WHAT THE EXERCISE ASKS
Reproduce all lines of the listing below in which the word "Cité" occurs.

TASK INPUTS

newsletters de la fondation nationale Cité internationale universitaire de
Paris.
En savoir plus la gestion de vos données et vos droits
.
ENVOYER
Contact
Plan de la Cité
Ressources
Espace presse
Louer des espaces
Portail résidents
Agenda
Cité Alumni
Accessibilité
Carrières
==
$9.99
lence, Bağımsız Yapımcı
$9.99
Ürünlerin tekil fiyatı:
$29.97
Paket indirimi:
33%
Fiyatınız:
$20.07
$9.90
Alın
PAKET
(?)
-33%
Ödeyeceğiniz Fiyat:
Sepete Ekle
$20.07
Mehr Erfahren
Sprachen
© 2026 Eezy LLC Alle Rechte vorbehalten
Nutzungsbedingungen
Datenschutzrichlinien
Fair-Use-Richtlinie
* * *
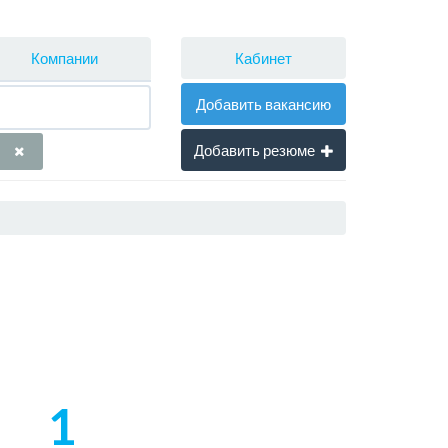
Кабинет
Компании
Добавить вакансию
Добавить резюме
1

RESULT OF THE TASK
newsletters de la fondation nationale Cité internationale universitaire de
Plan de la Cité
Cité Alumni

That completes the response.